#### [THE DATA]
*-*-*
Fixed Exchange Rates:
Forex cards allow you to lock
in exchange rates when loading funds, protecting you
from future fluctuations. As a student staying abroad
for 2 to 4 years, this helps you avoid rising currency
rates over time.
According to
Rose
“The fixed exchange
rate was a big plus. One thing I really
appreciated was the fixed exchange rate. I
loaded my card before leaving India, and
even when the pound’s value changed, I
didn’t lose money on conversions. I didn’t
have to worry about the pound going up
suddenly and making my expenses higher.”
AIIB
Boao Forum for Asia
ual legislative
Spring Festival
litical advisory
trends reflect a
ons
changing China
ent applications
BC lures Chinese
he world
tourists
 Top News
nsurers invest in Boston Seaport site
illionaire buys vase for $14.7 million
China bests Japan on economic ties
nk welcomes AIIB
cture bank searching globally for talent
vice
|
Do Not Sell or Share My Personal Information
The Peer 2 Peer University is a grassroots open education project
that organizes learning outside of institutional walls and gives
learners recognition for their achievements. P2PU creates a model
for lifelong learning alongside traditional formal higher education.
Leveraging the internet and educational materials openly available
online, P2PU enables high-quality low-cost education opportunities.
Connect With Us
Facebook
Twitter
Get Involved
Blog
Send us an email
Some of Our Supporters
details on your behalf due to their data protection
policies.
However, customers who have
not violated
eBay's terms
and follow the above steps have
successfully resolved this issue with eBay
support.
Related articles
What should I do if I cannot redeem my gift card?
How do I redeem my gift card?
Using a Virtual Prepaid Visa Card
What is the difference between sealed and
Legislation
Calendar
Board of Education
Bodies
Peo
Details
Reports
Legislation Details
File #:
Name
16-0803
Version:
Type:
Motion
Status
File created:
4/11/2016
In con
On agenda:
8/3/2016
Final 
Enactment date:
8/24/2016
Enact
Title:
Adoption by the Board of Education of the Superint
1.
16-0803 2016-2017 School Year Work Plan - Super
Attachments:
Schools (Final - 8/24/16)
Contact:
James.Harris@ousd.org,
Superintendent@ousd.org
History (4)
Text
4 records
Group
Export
*-*-*
#### [EXERCISE OBJECTIVE]
Make an exact copy of all the data.

#### [WRITTEN REPLY]
Fixed Exchange Rates:
Forex cards allow you to lock
in exchange rates when loading funds, protecting you
from future fluctuations. As a student staying abroad
for 2 to 4 years, this helps you avoid rising currency
rates over time.
According to
Rose
“The fixed exchange
rate was a big plus. One thing I really
appreciated was the fixed exchange rate. I
loaded my card before leaving India, and
even when the pound’s value changed, I
didn’t lose money on conversions. I didn’t
have to worry about the pound going up
suddenly and making my expenses higher.”
AIIB
Boao Forum for Asia
ual legislative
Spring Festival
litical advisory
trends reflect a
ons
changing China
ent applications
BC lures Chinese
he world
tourists
 Top News
nsurers invest in Boston Seaport site
illionaire buys vase for $14.7 million
China bests Japan on economic ties
nk welcomes AIIB
cture bank searching globally for talent
vice
|
Do Not Sell or Share My Personal Information
The Peer 2 Peer University is a grassroots open education project
that organizes learning outside of institutional walls and gives
learners recognition for their achievements. P2PU creates a model
for lifelong learning alongside traditional formal higher education.
Leveraging the internet and educational materials openly available
online, P2PU enables high-quality low-cost education opportunities.
Connect With Us
Facebook
Twitter
Get Involved
Blog
Send us an email
Some of Our Supporters
details on your behalf due to their data protection
policies.
However, customers who have
not violated
eBay's terms
and follow the above steps have
successfully resolved this issue with eBay
support.
Related articles
What should I do if I cannot redeem my gift card?
How do I redeem my gift card?
Using a Virtual Prepaid Visa Card
What is the difference between sealed and
Legislation
Calendar
Board of Education
Bodies
Peo
Details
Reports
Legislation Details
File #:
Name
16-0803
Version:
Type:
Motion
Status
File created:
4/11/2016
In con
On agenda:
8/3/2016
Final 
Enactment date:
8/24/2016
Enact
Title:
Adoption by the Board of Education of the Superint
1.
16-0803 2016-2017 School Year Work Plan - Super
Attachments:
Schools (Final - 8/24/16)
Contact:
James.Harris@ousd.org,
Superintendent@ousd.org
History (4)
Text
4 records
Group
Export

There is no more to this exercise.